:: What to work on ::
Repeat the records below exactly, leaving out every picture.

[Saved entries]

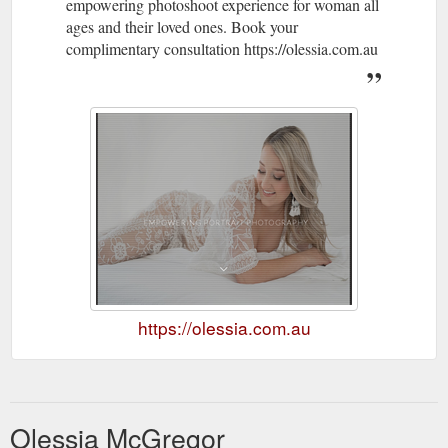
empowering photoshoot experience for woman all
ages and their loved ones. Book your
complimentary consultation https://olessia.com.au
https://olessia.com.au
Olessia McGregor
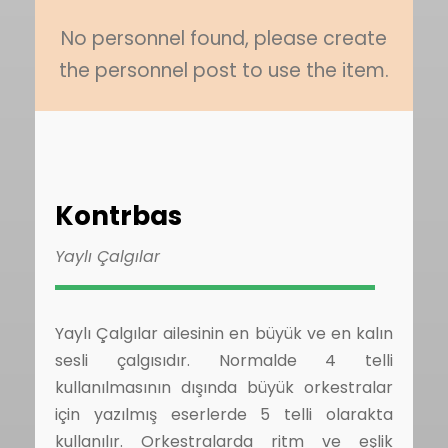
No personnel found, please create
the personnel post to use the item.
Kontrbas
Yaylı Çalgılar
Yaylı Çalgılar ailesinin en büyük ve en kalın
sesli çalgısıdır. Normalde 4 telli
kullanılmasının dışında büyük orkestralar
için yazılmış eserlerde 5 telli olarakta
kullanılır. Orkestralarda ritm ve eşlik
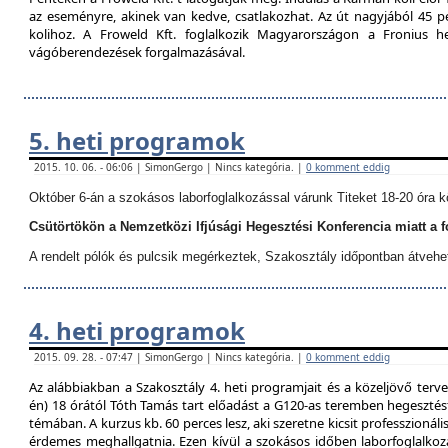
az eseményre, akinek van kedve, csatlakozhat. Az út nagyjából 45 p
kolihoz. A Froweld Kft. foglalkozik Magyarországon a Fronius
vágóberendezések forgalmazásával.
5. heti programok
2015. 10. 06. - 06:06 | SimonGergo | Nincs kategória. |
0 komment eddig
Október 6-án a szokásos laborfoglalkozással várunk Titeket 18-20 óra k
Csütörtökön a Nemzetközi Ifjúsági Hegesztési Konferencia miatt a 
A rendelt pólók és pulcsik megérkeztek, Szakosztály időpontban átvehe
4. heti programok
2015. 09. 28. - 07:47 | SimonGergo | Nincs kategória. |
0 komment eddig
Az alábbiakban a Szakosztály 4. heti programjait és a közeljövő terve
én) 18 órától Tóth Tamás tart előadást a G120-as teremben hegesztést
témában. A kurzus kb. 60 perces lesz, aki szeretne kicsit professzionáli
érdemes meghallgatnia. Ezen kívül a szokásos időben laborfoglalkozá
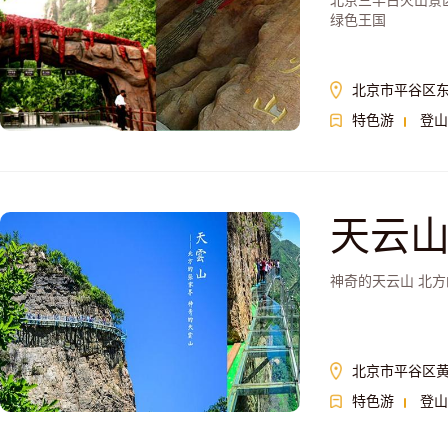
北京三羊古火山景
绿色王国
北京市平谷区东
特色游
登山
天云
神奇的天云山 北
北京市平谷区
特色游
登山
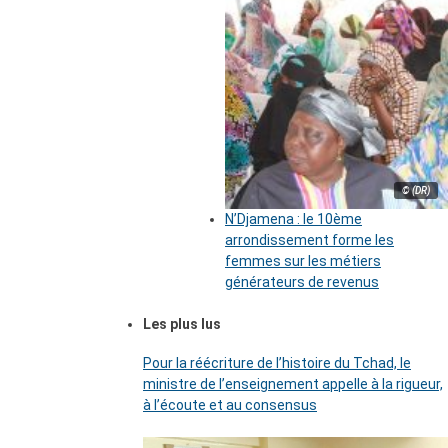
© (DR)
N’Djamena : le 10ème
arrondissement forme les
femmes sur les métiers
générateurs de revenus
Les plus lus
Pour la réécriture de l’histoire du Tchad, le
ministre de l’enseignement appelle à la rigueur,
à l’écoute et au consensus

:: Task response ::
empowering photoshoot experience for woman all
ages and their loved ones. Book your
complimentary consultation https://olessia.com.au
https://olessia.com.au
Olessia McGregor
No personnel found, please create
the personnel post to use the item.
Kontrbas
Yaylı Çalgılar
Yaylı Çalgılar ailesinin en büyük ve en kalın
sesli çalgısıdır. Normalde 4 telli
kullanılmasının dışında büyük orkestralar
için yazılmış eserlerde 5 telli olarakta
kullanılır. Orkestralarda ritm ve eşlik
az eseményre, akinek van kedve, csatlakozhat. Az út nagyjából 45 p
kolihoz. A Froweld Kft. foglalkozik Magyarországon a Fronius
vágóberendezések forgalmazásával.
5. heti programok
2015. 10. 06. - 06:06 | SimonGergo | Nincs kategória. |
0 komment eddig
Október 6-án a szokásos laborfoglalkozással várunk Titeket 18-20 óra k
Csütörtökön a Nemzetközi Ifjúsági Hegesztési Konferencia miatt a 
A rendelt pólók és pulcsik megérkeztek, Szakosztály időpontban átvehe
4. heti programok
2015. 09. 28. - 07:47 | SimonGergo | Nincs kategória. |
0 komment eddig
Az alábbiakban a Szakosztály 4. heti programjait és a közeljövő terve
én) 18 órától Tóth Tamás tart előadást a G120-as teremben hegesztést
témában. A kurzus kb. 60 perces lesz, aki szeretne kicsit professzionáli
érdemes meghallgatnia. Ezen kívül a szokásos időben laborfoglalkozá
北京三羊古火山景
绿色王国
北京市平谷区东
特色游
登山
天云
神奇的天云山 北
北京市平谷区
特色游
登山
© (DR)
N’Djamena : le 10ème
arrondissement forme les
femmes sur les métiers
générateurs de revenus
Les plus lus
Pour la réécriture de l’histoire du Tchad, le
ministre de l’enseignement appelle à la rigueur,
à l’écoute et au consensus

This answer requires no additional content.